「復光」と歯科の夜明け
2014年歯科の課題
今年最初のTogetherをお届けします。本年が希望に満ちたすばらしい年になりますように。その願いをこめて歯科界のリーダーの年頭発言に注目しました。日本歯科医師会の大久保会長は「日本は今、第3の新たな国造りの正念場である」と述べ、その柱が医療と福祉と教育にあり、超高齢社会に向けて「医療人として先頭に立って戦う」と表明しました。国の基本は「人」です。歯科のトップが国民の健康を守る決意を示すのはまっとうなことです。
問題はそれをどう具体化し、実現するかにあります。日本歯科衛生士会の金澤会長は「要介護で通院困難な患者に対応する在宅歯科医療を支える連携機能」とチーム医療に歯科を位置づける必要性を訴えており、こちらも「正論」です。
課題は鮮明です。今求められるのは、歯科が本気で、地域医療、高齢者医療への包括連携アクションプランをたて、ただちに行動を開始することにほかなりません。
被災地に学ぶ包括医療
昨年の暮れ、「第2回三陸被災地訪問団」を組織して、宮城県の南三陸町と石巻市を訪問し、被災地でがんばる歯科医師、歯科衛生士の方々から被災当時の体験や復興の現状、震災後の地域医療の進展、問題点について多くのことを学びました。
訪問団の統括石巻市雄勝町の河瀬聡一朗氏は、大津波で歯科無医地区となった雄勝に飛び込み、仮設歯科診療所の所長として医科福祉介護と連携しながら旺盛な地域医療活動を展開しています。若者が離れた雄勝の高齢化率は43.3%、日本の超高齢化を先取りする現実を前に日夜大奮闘しています。私たちが知らなければならないのは、今被災地で起こっていること、行われていることは、これから日本のすべての地域にあてはまる課題だということです。
NHK「逆境からの再出発」
昨年10月25日に放送されたNHKスペシャル「逆境からの再出発−高齢者を支える医師たちの挑戦−」に衝撃を受けました。番組は大津波で医療が崩壊した陸前高田と石巻の医療現場に密着して、人口流出と高齢化に挑む医療人の奮闘を描いています。

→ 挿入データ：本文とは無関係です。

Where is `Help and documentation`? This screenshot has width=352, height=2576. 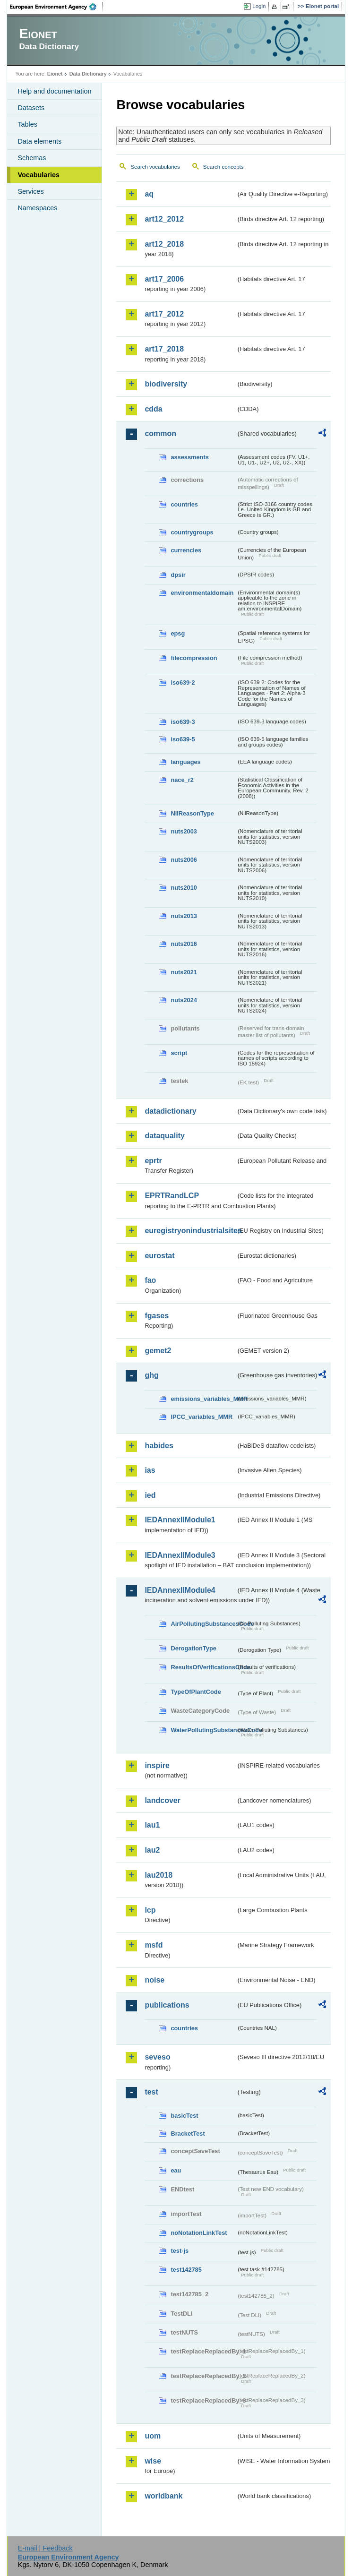
Help and documentation is located at coordinates (54, 91).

県立高田病院では、3.11の直後6月に医療福祉関係者会議を開き「地域に残された高齢者をどう支えるのか」を話し合いました。医療体制が崩壊して患者の行き場がない。医師たちは入院患者を自宅に帰し、やむにやまれず訪問診療に出かけました。しかし、訪問先で目にしたのは病院よりも生き生きした高齢者の姿だったのです。
寝たきりの96歳の女性は舌に黒い苔が生えて病院食が不味く手で払っていました。それが口腔ケアで食べられるようになり、97歳の誕生日には自宅で赤飯食べカラオケを歌うまでに回復していました。同じく肺炎で入院し退院時には起き上がれなかった80歳の男性も自宅で理学療法士による週2回のリハビリを受け歯科医師にガクガクする義歯を調整してもらい、その場でりんごをおいしそうに食べるシーンは、連携の力、そして歯科の役割を雄弁に物語っていました。
日本発「世界標準」へ
高田病院の石木医師は言います。「高齢化は日本のどこでも同じ話。世界中がそう向かっている。今被災地でやっていることが世界標準になる可能性も十分にある」と。
被災地の復興は日本の未来と世界に直結しています。国の大元である「人」の健康を守り地域を元気にする先頭にオールスタッフの医療人が立っているし、さらにその中で、口から食べて元気にする歯科の役割が鮮明になっています。被災地の「復光」すなわち復興の光はほかならぬ歯科の「夜明け」に繋がっているのです。